Please write out only the lines from the line with "ACESSO RÁPIDO" to the line with "d’immigration de Floride", inclusive, exactly as they stand below, without the pictures.

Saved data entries
+-------+

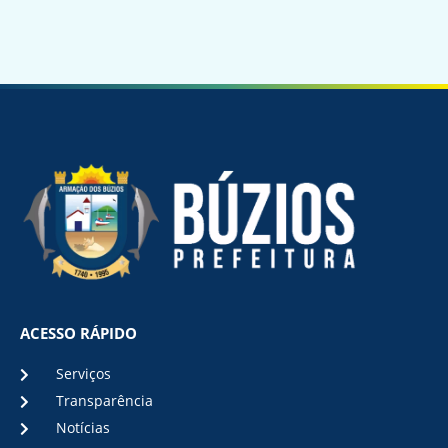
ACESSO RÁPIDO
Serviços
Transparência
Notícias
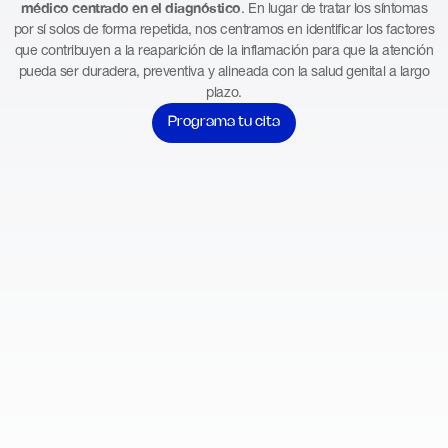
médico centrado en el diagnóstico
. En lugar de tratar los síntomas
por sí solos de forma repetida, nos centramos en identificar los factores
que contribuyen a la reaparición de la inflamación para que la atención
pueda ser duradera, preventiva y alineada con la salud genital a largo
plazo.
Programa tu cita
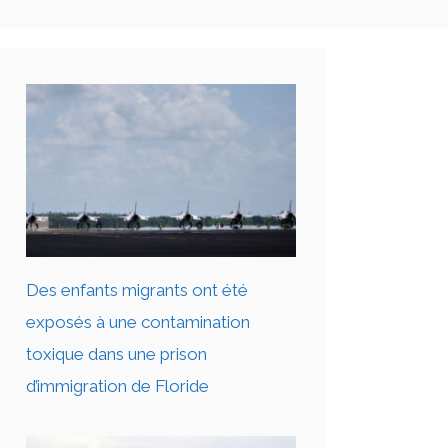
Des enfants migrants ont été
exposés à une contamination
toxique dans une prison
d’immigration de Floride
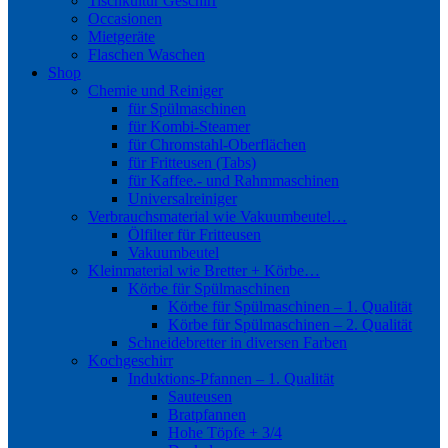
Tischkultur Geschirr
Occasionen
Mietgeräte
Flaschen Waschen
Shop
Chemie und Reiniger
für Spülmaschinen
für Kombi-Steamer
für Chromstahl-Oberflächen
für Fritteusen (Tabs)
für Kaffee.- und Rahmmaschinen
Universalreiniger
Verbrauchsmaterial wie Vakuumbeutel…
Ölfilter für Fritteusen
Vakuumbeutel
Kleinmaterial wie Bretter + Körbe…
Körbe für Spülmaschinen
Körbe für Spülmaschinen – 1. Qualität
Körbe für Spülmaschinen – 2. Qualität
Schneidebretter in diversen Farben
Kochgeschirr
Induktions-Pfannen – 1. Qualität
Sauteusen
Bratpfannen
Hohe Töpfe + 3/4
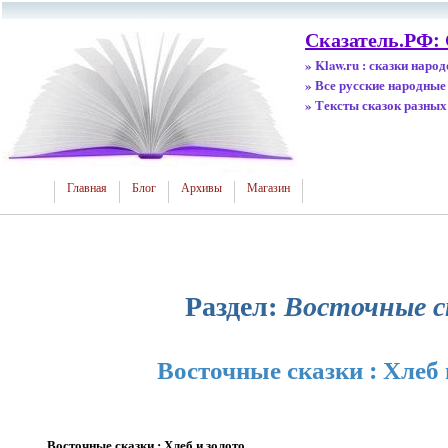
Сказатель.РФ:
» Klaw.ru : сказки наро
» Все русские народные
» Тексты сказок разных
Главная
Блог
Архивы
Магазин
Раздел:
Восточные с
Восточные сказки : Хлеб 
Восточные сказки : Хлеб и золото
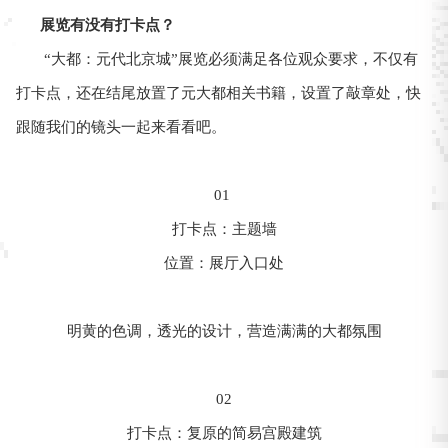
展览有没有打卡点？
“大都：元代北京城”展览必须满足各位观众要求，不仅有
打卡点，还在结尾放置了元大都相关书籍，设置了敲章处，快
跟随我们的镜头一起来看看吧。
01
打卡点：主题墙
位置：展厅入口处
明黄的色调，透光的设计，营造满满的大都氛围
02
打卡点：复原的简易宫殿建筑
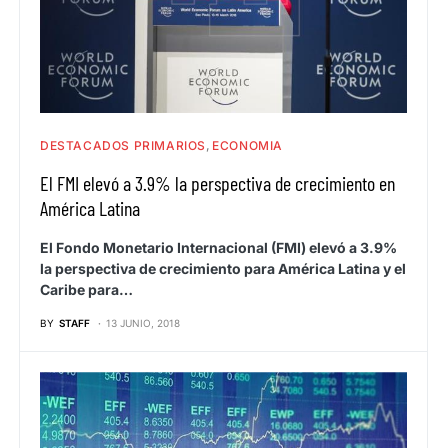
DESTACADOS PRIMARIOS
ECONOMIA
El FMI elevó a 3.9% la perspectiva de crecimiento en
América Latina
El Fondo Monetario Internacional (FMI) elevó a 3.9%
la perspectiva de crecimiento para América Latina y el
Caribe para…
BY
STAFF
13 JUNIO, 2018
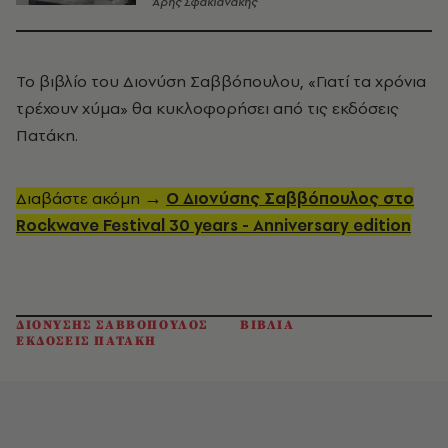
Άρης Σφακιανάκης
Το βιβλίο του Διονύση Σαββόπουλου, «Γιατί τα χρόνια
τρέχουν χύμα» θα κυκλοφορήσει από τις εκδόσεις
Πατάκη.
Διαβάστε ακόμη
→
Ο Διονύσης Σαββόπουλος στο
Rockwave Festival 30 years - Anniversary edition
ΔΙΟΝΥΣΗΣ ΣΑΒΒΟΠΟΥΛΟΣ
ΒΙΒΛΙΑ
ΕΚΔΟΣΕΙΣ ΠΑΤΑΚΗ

+-------+

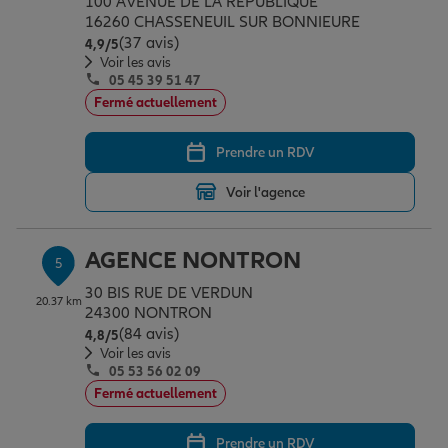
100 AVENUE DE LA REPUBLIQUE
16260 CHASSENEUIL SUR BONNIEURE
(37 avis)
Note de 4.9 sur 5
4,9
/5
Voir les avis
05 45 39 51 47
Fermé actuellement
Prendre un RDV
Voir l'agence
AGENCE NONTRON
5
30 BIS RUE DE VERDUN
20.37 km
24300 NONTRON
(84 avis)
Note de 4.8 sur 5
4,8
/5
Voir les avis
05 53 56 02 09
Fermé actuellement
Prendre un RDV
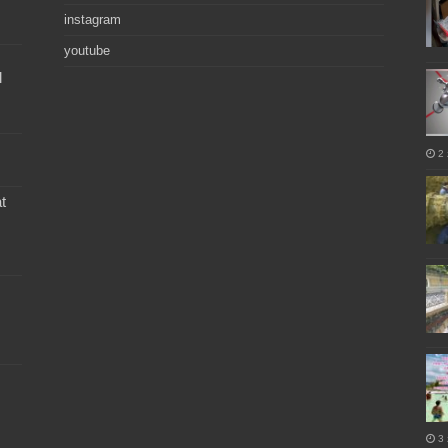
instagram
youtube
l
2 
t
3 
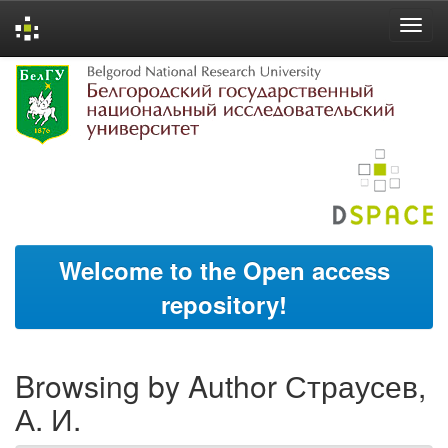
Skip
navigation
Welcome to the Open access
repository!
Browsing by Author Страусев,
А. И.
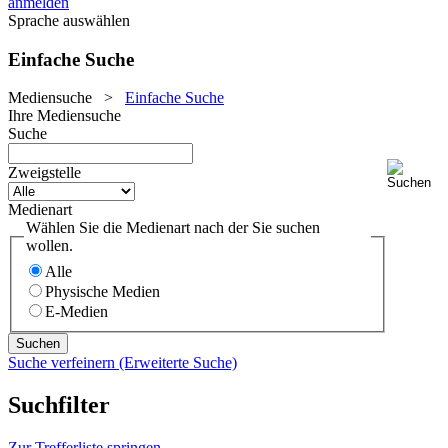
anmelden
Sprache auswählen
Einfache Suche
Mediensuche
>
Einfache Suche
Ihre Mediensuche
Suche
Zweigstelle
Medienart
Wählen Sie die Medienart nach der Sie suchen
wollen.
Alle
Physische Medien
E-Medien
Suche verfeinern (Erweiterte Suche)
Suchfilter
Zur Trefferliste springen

+-------+

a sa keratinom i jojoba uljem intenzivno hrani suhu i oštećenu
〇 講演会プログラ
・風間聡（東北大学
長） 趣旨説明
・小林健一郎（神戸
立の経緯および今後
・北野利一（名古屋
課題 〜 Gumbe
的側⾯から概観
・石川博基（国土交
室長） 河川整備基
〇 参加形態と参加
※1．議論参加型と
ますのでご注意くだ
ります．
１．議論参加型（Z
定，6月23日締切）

+-------+

* **Solution to the problem**
ACESSO RÁPIDO
Serviços
Transparência
Notícias
médico centrado en el diagnóstico
. En lugar de tratar los síntomas
por sí solos de forma repetida, nos centramos en identificar los factores
que contribuyen a la reaparición de la inflamación para que la atención
pueda ser duradera, preventiva y alineada con la salud genital a largo
plazo.
Programa tu cita
Des enfants migrants ont été
exposés à une contamination
toxique dans une prison
d’immigration de Floride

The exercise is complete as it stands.